> _WHAT THIS TASK INVOLVES_
With the images removed, repeat the data below exactly.
═════ DATA RECORDS
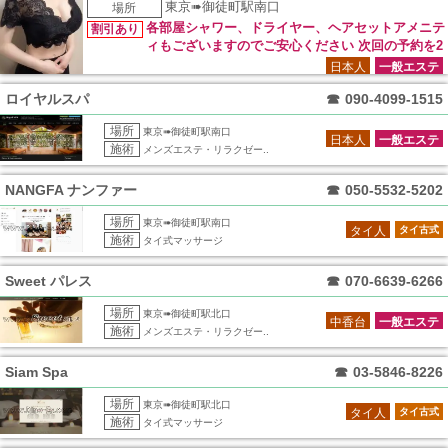
東京➠御徒町駅南口
場所
各部屋シャワー、ドライヤー、ヘアセットアメニテ
割引あり
ィもございますのでご安心ください 次回の予約を2
4時間以内に 取ったら5000円引き ※こちらはフリーでのご案
日本人
一般エステ
内となります ※スパニストの指名をご希望される場合には当
ロイヤルスパ
☎
090-4099-1515
日電話口にてお伝えください ※指名料は別途発生いたします
※予約は1か月先のスケジュールまで可能で前倒しや後ろ倒し
場所
東京➠御徒町駅南口
の【変更も可能】！！ ※こちらの割引予約を使用した場合の
日本人
一般エステ
施術
メンズエステ・リラクゼー..
変更やキャンセルは不可で料金はお支払いいただきます ※お
支払いいただけない場合は当店の利用が一時的に不可能となり
NANGFA ナンファー
ます
☎
050-5532-5202
場所
東京➠御徒町駅南口
タイ人
タイ古式
施術
タイ式マッサージ
Sweet パレス
☎
070-6639-6266
場所
東京➠御徒町駅北口
中香台
一般エステ
施術
メンズエステ・リラクゼー..
Siam Spa
☎
03-5846-8226
場所
東京➠御徒町駅北口
タイ人
タイ古式
施術
タイ式マッサージ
══════════
> _RESPONSE AREA_
東京➠御徒町駅南口
場所
各部屋シャワー、ドライヤー、ヘアセットアメニテ
割引あり
ィもございますのでご安心ください 次回の予約を2
4時間以内に 取ったら5000円引き ※こちらはフリーでのご案
日本人
一般エステ
内となります ※スパニストの指名をご希望される場合には当
ロイヤルスパ
☎
090-4099-1515
日電話口にてお伝えください ※指名料は別途発生いたします
※予約は1か月先のスケジュールまで可能で前倒しや後ろ倒し
場所
東京➠御徒町駅南口
の【変更も可能】！！ ※こちらの割引予約を使用した場合の
日本人
一般エステ
施術
メンズエステ・リラクゼー..
変更やキャンセルは不可で料金はお支払いいただきます ※お
支払いいただけない場合は当店の利用が一時的に不可能となり
NANGFA ナンファー
ます
☎
050-5532-5202
場所
東京➠御徒町駅南口
タイ人
タイ古式
施術
タイ式マッサージ
Sweet パレス
☎
070-6639-6266
場所
東京➠御徒町駅北口
中香台
一般エステ
施術
メンズエステ・リラクゼー..
Siam Spa
☎
03-5846-8226
場所
東京➠御徒町駅北口
タイ人
タイ古式
施術
タイ式マッサージ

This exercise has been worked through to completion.